Brauner Reis weist tendenziell einen höheren Arsengehalt auf als weißer Reis. Der Grund? Brauner Reis enthält mehr vom eigentlichen Reiskorn, was die Menge an Arsen erhöht, die auf Ihren Teller gelangen kann.
Weißer Reis hingegen wird bei der Verarbeitung von seinen äußeren Schichten befreit. Dieses Mahlen reduziert die Menge an Arsen. („Es ist jedoch immer noch vorhanden – nur in geringeren Mengen“, bemerkt Czerwony.)
Ein weiterer Faktor, der den Arsengehalt im Reis beeinflusst, ist der Ort, an dem er angebaut wird.
„Die Menge an Arsen im Reis hängt vom Arsengehalt dort ab, wo er angebaut wird“, sagt Czerwony. „Die Konzentrationswerte können je nach Standort dramatisch variieren.“
Jasminreis aus Thailand und Basmatireis aus Indien gelten als Reissorten mit geringerem Arsengehalt. Das Gleiche gilt für in Kalifornien angebauten Reis, einschließlich der Sorten Sushi-Reis und Calrose-Reis.
Arborio-Reis (Risotto) aus Italien wurde höher auf Arsen und andere Schwermetalle getestet. Auch der im Südosten der USA geerntete weiße Reis wies höhere Werte auf.
Ist Reis sicher zu essen?
Insgesamt gilt Reis als sicher zum Verzehr, sagt Czerwony – doch Vorsicht ist geboten, insbesondere für kleine Kinder und schwangere Frauen.
Arsen ist natürlich für niemanden gut, aber für Kinder in der frühen Entwicklungsphase ist es besonders schädlich. Ihre kleineren Körper machen sie anfälliger für die toxische Wirkung des Metalls, was zu Folgendem führen kann:
- Lernbehinderungen
- Verhaltensprobleme
- Gesunkener IQ
- Niedriges Geburtsgewicht
Für Erwachsene berichtet die US-amerikanische Food and Drug Administration (FDA), dass eine erhöhte oder langfristige Exposition gegenüber Arsen mit einem erhöhten Risiko für Folgendes verbunden ist:
- Blasen-, Lungen- und Hautkrebs
- Herz-Kreislauf-Erkrankung
- Typ-2-Diabetes
- Hauterkrankungen
„Ich weiß, dass das alles beängstigend klingt“, sagt Czerwony, „aber bei einer Ernährung, die Reis enthält, ist das Gesundheitsrisiko durch Arsenbelastung für die meisten Menschen sehr gering.
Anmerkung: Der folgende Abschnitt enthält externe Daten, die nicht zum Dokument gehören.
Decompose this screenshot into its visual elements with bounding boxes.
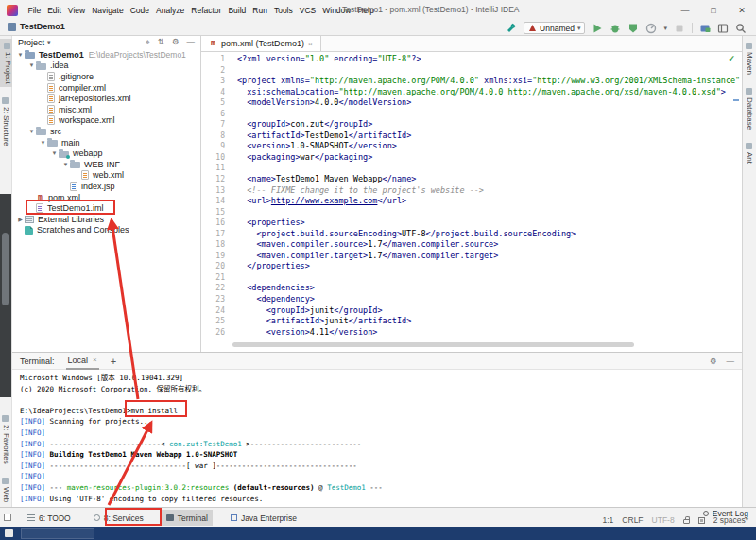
project-structure-icon[interactable]	[699, 23, 711, 34]
tool-button-web[interactable]: Web	[2, 474, 10, 505]
file-git-icon	[47, 72, 55, 81]
tree-toggle-icon[interactable]: ▼	[27, 129, 36, 134]
new-session-icon[interactable]: +	[111, 356, 116, 367]
tree-toggle-icon[interactable]: ▶	[16, 216, 25, 222]
terminal-seg: [INFO]	[20, 483, 50, 492]
code-seg: "http://maven.apache.org/POM/4.0.0"	[310, 76, 479, 85]
lib-icon	[25, 216, 34, 223]
tree-toggle-icon[interactable]: ▼	[39, 140, 47, 146]
menu-code[interactable]: Code	[127, 6, 152, 15]
tree-item[interactable]: ▼src	[12, 126, 200, 137]
menu-analyze[interactable]: Analyze	[153, 6, 188, 15]
tree-item[interactable]: ▼webapp	[12, 148, 200, 159]
search-everywhere-icon[interactable]	[735, 23, 747, 34]
tree-item[interactable]: jarRepositories.xml	[12, 93, 200, 104]
tree-toggle-icon[interactable]: ▼	[50, 150, 59, 156]
terminal-seg: [INFO]	[20, 472, 45, 480]
tool-button-project[interactable]: 1: Project	[0, 39, 12, 87]
build-hammer-icon[interactable]	[506, 23, 517, 34]
tree-item[interactable]: ▼.idea	[12, 61, 200, 72]
code-seg: UTF-8	[402, 229, 426, 238]
menu-view[interactable]: View	[64, 6, 88, 15]
tree-item[interactable]: ▼main	[12, 137, 200, 148]
code-area[interactable]: 1<?xml version="1.0" encoding="UTF-8"?>2…	[201, 54, 742, 339]
tree-label: TestDemo1.iml	[47, 203, 104, 213]
tree-item[interactable]: ▼TestDemo1E:\IdeaProjects\TestDemo1	[12, 49, 200, 61]
indent-widget[interactable]: 2 spaces*	[713, 515, 748, 525]
tool-button-structure[interactable]: 2: Structure	[2, 94, 10, 148]
locate-file-icon[interactable]: ⌖	[146, 37, 150, 47]
debug-button[interactable]	[610, 23, 621, 34]
minimize-button[interactable]: —	[671, 0, 699, 21]
breadcrumb[interactable]: TestDemo1	[8, 22, 65, 31]
gear-icon[interactable]: ⚙	[172, 37, 180, 47]
menu-build[interactable]: Build	[225, 6, 249, 15]
tree-item[interactable]: TestDemo1.iml	[12, 202, 200, 214]
tree-item[interactable]: Scratches and Consoles	[12, 225, 200, 236]
run-config-selector[interactable]: Unnamed ▾	[524, 22, 585, 34]
gear-icon[interactable]: ⚙	[710, 357, 717, 366]
tree-item[interactable]: mpom.xml	[12, 192, 200, 203]
code-seg: <project xmlns=	[237, 76, 310, 85]
tool-button-database[interactable]: Database	[746, 84, 754, 132]
close-button[interactable]: ✕	[728, 0, 756, 21]
terminal-console[interactable]: Microsoft Windows [版本 10.0.19041.329](c)…	[20, 370, 738, 505]
tree-toggle-icon[interactable]: ▼	[16, 52, 25, 58]
editor-horizontal-scrollbar[interactable]	[232, 342, 634, 347]
code-line: 9 <version>1.0-SNAPSHOT</version>	[201, 141, 742, 152]
tree-item[interactable]: .gitignore	[12, 71, 200, 82]
status-button-terminal[interactable]: Terminal	[162, 510, 213, 526]
tool-button-maven[interactable]: Maven	[746, 39, 754, 78]
menu-refactor[interactable]: Refactor	[188, 6, 225, 15]
close-icon[interactable]: ×	[93, 356, 97, 364]
line-separator-widget[interactable]: CRLF	[622, 515, 643, 525]
status-left: 6: TODO8: ServicesTerminalJava Enterpris…	[23, 508, 301, 528]
hide-panel-icon[interactable]: —	[187, 37, 196, 47]
terminal-seg: TestDemo1	[327, 483, 366, 492]
encoding-widget[interactable]: UTF-8	[652, 515, 675, 525]
line-number: 26	[201, 327, 237, 339]
maximize-button[interactable]: □	[699, 0, 728, 21]
status-button-todo[interactable]: 6: TODO	[23, 510, 76, 526]
tree-item[interactable]: workspace.xml	[12, 115, 200, 127]
status-button-java[interactable]: Java Enterprise	[226, 510, 301, 526]
tree-toggle-icon[interactable]: ▼	[61, 162, 70, 167]
project-view-selector[interactable]: Project	[18, 38, 44, 47]
status-button-services[interactable]: 8: Services	[89, 510, 148, 526]
code-seg: http://www.example.com	[271, 196, 378, 205]
tool-window-switcher-icon[interactable]	[4, 514, 11, 521]
tree-item[interactable]: web.xml	[12, 170, 200, 182]
tab-pom-xml[interactable]: m pom.xml (TestDemo1) ×	[201, 36, 321, 51]
tree-item[interactable]: compiler.xml	[12, 82, 200, 94]
run-button[interactable]	[592, 23, 603, 34]
menu-run[interactable]: Run	[249, 6, 271, 15]
tree-label: Scratches and Consoles	[37, 225, 129, 235]
close-tab-icon[interactable]: ×	[308, 40, 313, 48]
layout-icon[interactable]	[717, 23, 729, 34]
profiler-chevron-icon[interactable]: ▾	[663, 25, 667, 32]
menu-tools[interactable]: Tools	[270, 6, 296, 15]
indent-guide-icon[interactable]	[698, 517, 705, 524]
tree-label: .idea	[50, 61, 69, 70]
terminal-tab-local[interactable]: Local ×	[66, 353, 99, 370]
menu-edit[interactable]: Edit	[44, 6, 65, 15]
tree-item[interactable]: ▶External Libraries	[12, 214, 200, 225]
menu-file[interactable]: File	[25, 6, 44, 15]
lock-icon[interactable]	[683, 519, 690, 524]
profiler-button[interactable]	[645, 23, 657, 34]
menu-vcs[interactable]: VCS	[296, 6, 318, 15]
hide-panel-icon[interactable]: —	[727, 357, 735, 366]
stop-button[interactable]	[674, 23, 685, 34]
tree-item[interactable]: ▼WEB-INF	[12, 159, 200, 170]
caret-position-widget[interactable]: 1:1	[603, 515, 614, 525]
code-seg: >	[721, 87, 726, 96]
tree-item[interactable]: index.jsp	[12, 181, 200, 192]
inspection-ok-icon: ✓	[728, 54, 735, 63]
tool-button-ant[interactable]: Ant	[746, 139, 754, 166]
collapse-all-icon[interactable]: ⇅	[158, 37, 164, 47]
menu-navigate[interactable]: Navigate	[89, 6, 128, 15]
tree-item[interactable]: misc.xml	[12, 104, 200, 115]
coverage-button[interactable]	[627, 23, 639, 34]
tree-toggle-icon[interactable]: ▼	[27, 62, 36, 68]
tool-button-favorites[interactable]: 2: Favorites	[2, 411, 10, 467]
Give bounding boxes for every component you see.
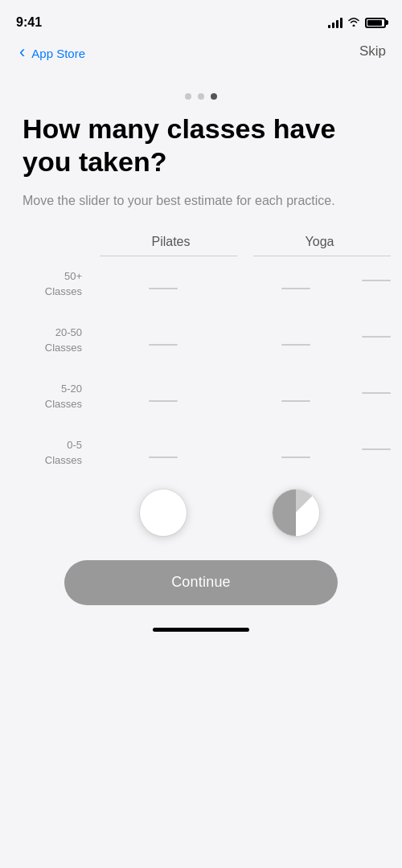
pilates-header: Pilates [96, 235, 245, 249]
skip-button[interactable]: Skip [359, 43, 386, 59]
grid-headers: Pilates Yoga [96, 235, 394, 249]
continue-button[interactable]: Continue [64, 560, 338, 605]
dot-1 [185, 93, 191, 100]
wifi-icon [347, 16, 360, 29]
row-0-5-pilates [96, 448, 229, 458]
row-20-50-pilates [96, 336, 229, 346]
row-0-5-cols [96, 448, 394, 458]
row-50plus-pilates [96, 280, 229, 289]
class-grid: Pilates Yoga 50+Classes 20-50Classes [8, 235, 394, 536]
back-button[interactable]: ‹ [16, 39, 28, 66]
battery-icon [365, 18, 386, 28]
row-0-5-label: 0-5Classes [8, 438, 96, 467]
row-50plus-yoga [229, 280, 362, 289]
status-bar: 9:41 [0, 0, 402, 39]
pagination-dots [185, 93, 217, 100]
row-20-50: 20-50Classes [8, 313, 394, 369]
status-icons [328, 16, 386, 29]
row-50plus-cols [96, 280, 394, 289]
row-5-20: 5-20Classes [8, 369, 394, 425]
yoga-slider-col[interactable] [229, 489, 362, 536]
main-content: How many classes have you taken? Move th… [0, 80, 402, 211]
yoga-header: Yoga [245, 235, 394, 249]
home-bar [153, 628, 249, 632]
continue-button-wrap: Continue [0, 560, 402, 605]
dot-2 [198, 93, 204, 100]
home-indicator [0, 628, 402, 640]
status-time: 9:41 [16, 15, 42, 30]
row-5-20-cols [96, 392, 394, 402]
row-5-20-pilates [96, 392, 229, 402]
row-5-20-label: 5-20Classes [8, 382, 96, 411]
dot-3 [211, 93, 217, 100]
pilates-slider-col[interactable] [96, 489, 229, 536]
app-store-label: App Store [31, 47, 85, 60]
signal-icon [328, 17, 343, 28]
row-5-20-yoga [229, 392, 362, 402]
row-20-50-label: 20-50Classes [8, 326, 96, 354]
row-20-50-yoga [229, 336, 362, 346]
row-20-50-cols [96, 336, 394, 346]
row-50plus: 50+Classes [8, 256, 394, 313]
row-50plus-label: 50+Classes [8, 269, 96, 298]
row-0-5: 0-5Classes [8, 425, 394, 481]
pilates-slider[interactable] [140, 489, 187, 536]
page-title: How many classes have you taken? [23, 113, 379, 178]
row-0-5-yoga [229, 448, 362, 458]
yoga-slider[interactable] [273, 489, 319, 536]
slider-row [96, 489, 394, 536]
page-subtitle: Move the slider to your best estimate fo… [23, 191, 379, 211]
Sie sollten sich beim Verzehr von Arsen sicher fühlen, auch wenn es einen erheblichen Teil Ihrer Mahlzeiten ausmacht.“
So senken Sie den Arsengehalt im Reis, den Sie essen
Czerwony bietet diese Vorschläge, um Ihr Risiko zu begrenzen:
- Reis wie Nudeln kochen:Untersuchungen der FDA zeigen, dass Sie den Arsengehalt in Reis um 40 bis 60 % senken können, indem Sie ihn wie Nudeln in übermäßig viel Wasser kochen. Verwenden Sie sechs bis zehn Teile Wasser auf einen Teil Reis und lassen Sie dann das überschüssige Wasser abtropfen. (Dadurch sinkt aber auch der Nährwert.)
- Reis einweichen:Wenn Sie Ihren Reis vor dem Kochen mindestens eine halbe Stunde oder sogar über Nacht einweichen, können Sie etwas Arsen entfernen. Das Spülen allein gilt nicht als besonders wirksam.
- Probieren Sie andere Getreidearten:Obwohl Reis beliebt ist, ist er nicht Ihre einzige Option. Getreide wie Quinoa, Gerste und Farro bieten eine ähnliche Nährwertwirkung, bei der die Arsenaufnahme weniger bedenklich ist. (Baby-Müsli gibt es auch als Alternativen, die nicht auf Reis basieren.)
- Wählen Sie bestimmte Reissorten:Wie bereits erwähnt, enthalten Jasminreis aus Thailand, Basmatireis aus Indien und in Kalifornien angebauter Reis typischerweise weniger Arsen. Auch die Verwendung von weißem Reis anstelle von braunem Reis begrenzt das Risiko (obwohl weißer Reis einen geringeren Nährwert bietet).
- Mäßigung:Wenn Sie weniger Reis essen, verringert sich das Risiko einer Ansteckung. (Macht Sinn, oder?) Der durchschnittliche Amerikaner isst etwa 27 Pfund Reis pro Jahr. In China wird der Pro-Kopf-Verbrauch auf mehr als 220 Pfund pro Jahr geschätzt.
„Wenn Sie sich Sorgen über Arsen im Reis machen, können Sie Ihre Exposition gegenüber Arsen durch ein paar Änderungen in Ihrer Küche und Essensplanung reduzieren – und das ist nie eine schlechte Idee“, sagt Czerwony.

Willkommen auf meiner Seite!Ich bin Dr. J. K. Hartmann, Facharzt für Schmerztherapie und ganzheitliche Gesundheit. Mit langjähriger Erfahrung in der Begleitung von Menschen mit chronischen Schmerzen, Verletzungen und gesundheitlichen Herausforderungen ist es mein Ziel, fundiertes medizinisches Wissen mit natürlichen Methoden zu verbinden.